Frequently asked questions
Does a khata or a property-tax assessment in someone's name give them ownership of my property?
No. A khata, property identification number, or municipal tax assessment is a revenue and tax record. It records who the municipal body bills for property tax. Courts in India have repeatedly held that a khata or tax receipt is not a document of title. Ownership flows from your registered sale deed, gift deed, partition deed, or inheritance, supported by the encumbrance certificate and mutation. So a wrong khata does not transfer your property to the other person, but it can be misused as supporting evidence and must be corrected quickly.
How did a khata or assessment get created in someone else's name over my property?
It can happen in several ways. The other person may have applied to the municipal body using a forged sale deed, a fabricated agreement, or an old document that was later cancelled. Sometimes a clerical error links a new assessment to the wrong survey or property number. Sometimes a previous owner or a relative applied without disclosing your title. An RTI to the municipal corporation for the creation file usually reveals exactly which documents were submitted and which officer approved the entry.
What is the first thing I should do when I discover an illegal khata on my property?
Get certified copies of the disputed khata or assessment and your own title documents.

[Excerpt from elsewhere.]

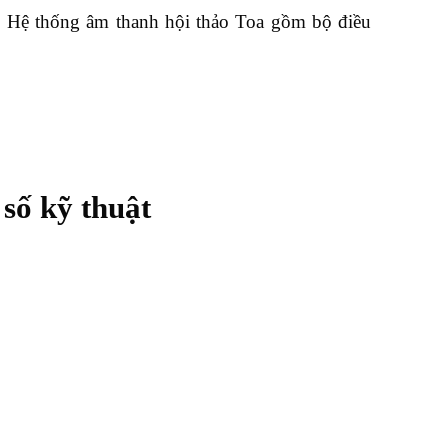
. Hệ thống âm thanh hội thảo Toa gồm bộ điều
số kỹ thuật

Then file a written, dated objection or complaint with the municipal revenue or assessment office, attaching your sale deed, encumbrance certificate, and mutation. Ask them to keep the disputed entry in abeyance pending verification. Keep a stamped acknowledgement of your complaint. If the entry appears to be based on forged documents, also file a police complaint. Then use RTI to obtain the creation file.
Can I file an RTI to find out how the illegal khata was created?

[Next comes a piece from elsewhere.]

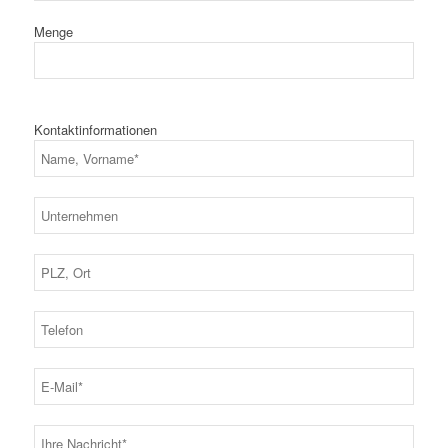
Menge
Kontaktinformationen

Yes. A municipal corporation, municipality, or panchayat is a public authority under the RTI Act, 2005. You can file an RTI with the body's Public Information Officer asking for a certified copy of the entire khata or assessment creation file, the documents on which it was created, the application and applicant details, the noting sheet, and the name and designation of the officer who approved the entry. This is one of the strongest tools to expose a fraudulent or wrongly created entry.
Should I go to the police or to the municipal office first?
Do both, but in the right order for your situation. If you simply want the wrong entry corrected and there is no clear forgery, start with a written objection to the municipal assessment or revenue office. If the khata was created using a forged sale deed, fabricated power of attorney, or impersonation, file a police complaint for cheating and forgery without delay, because that is a criminal matter the municipal body cannot resolve on its own. The municipal objection and the police complaint can run in parallel.
Do I need a lawyer to fix an illegal khata or assessment?
For a simple correction backed by clean title documents, the municipal objection and RTI route can often work without litigation. But if your title itself is contested, if there is a pending suit, if forged deeds are involved, or if the other person has built or sold on the basis of the entry, you should consult a property lawyer. Where the stakes are high, professional advice early can prevent the wrong entry from being used against you later.
Will correcting the khata also fix the wrong property-tax demand raised on the other person?
Usually yes, but ask for it specifically. When the municipal body cancels or corrects the wrong khata or assessment, it should also cancel any tax demand and arrears raised under that entry, and restore or create the correct assessment in your name. State this clearly in your objection. If a demand notice has gone to the other person or to you in error, mention its number and date and ask in writing for it to be withdrawn so no recovery proceeds on a void entry.